→ WORK ITEM: Set the data below down again, exactly, with every picture left out.

== Segment start ==

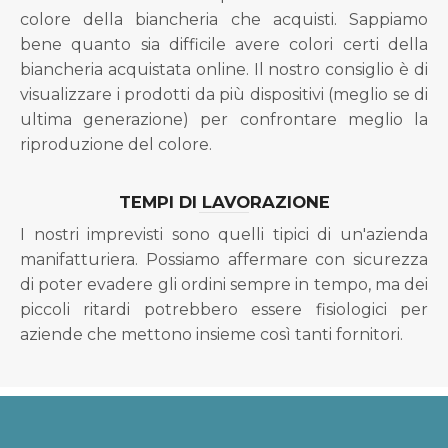
colore della biancheria che acquisti. Sappiamo
bene quanto sia difficile avere colori certi della
biancheria acquistata online. Il nostro consiglio è di
visualizzare i prodotti da più dispositivi (meglio se di
ultima generazione) per confrontare meglio la
riproduzione del colore.
TEMPI DI LAVORAZIONE
I nostri imprevisti sono quelli tipici di un'azienda
manifatturiera. Possiamo affermare con sicurezza
di poter evadere gli ordini sempre in tempo, ma dei
piccoli ritardi potrebbero essere fisiologici per
aziende che mettono insieme così tanti fornitori.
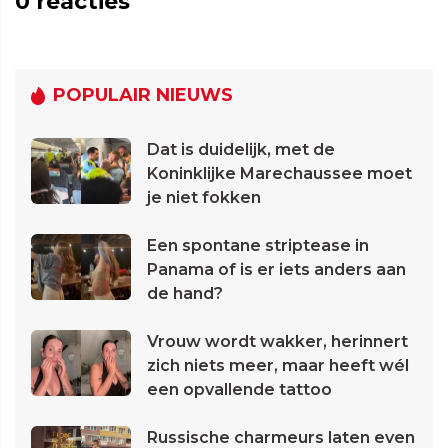
0
reacties
POPULAIR NIEUWS
Dat is duidelijk, met de
Koninklijke Marechaussee moet
je niet fokken
Een spontane striptease in
Panama of is er iets anders aan
de hand?
Vrouw wordt wakker, herinnert
zich niets meer, maar heeft wél
een opvallende tattoo
Russische charmeurs laten even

== Segment end ==

→ TASK RESPONSE:
colore della biancheria che acquisti. Sappiamo
bene quanto sia difficile avere colori certi della
biancheria acquistata online. Il nostro consiglio è di
visualizzare i prodotti da più dispositivi (meglio se di
ultima generazione) per confrontare meglio la
riproduzione del colore.
TEMPI DI LAVORAZIONE
I nostri imprevisti sono quelli tipici di un'azienda
manifatturiera. Possiamo affermare con sicurezza
di poter evadere gli ordini sempre in tempo, ma dei
piccoli ritardi potrebbero essere fisiologici per
aziende che mettono insieme così tanti fornitori.
0
reacties
POPULAIR NIEUWS
Dat is duidelijk, met de
Koninklijke Marechaussee moet
je niet fokken
Een spontane striptease in
Panama of is er iets anders aan
de hand?
Vrouw wordt wakker, herinnert
zich niets meer, maar heeft wél
een opvallende tattoo
Russische charmeurs laten even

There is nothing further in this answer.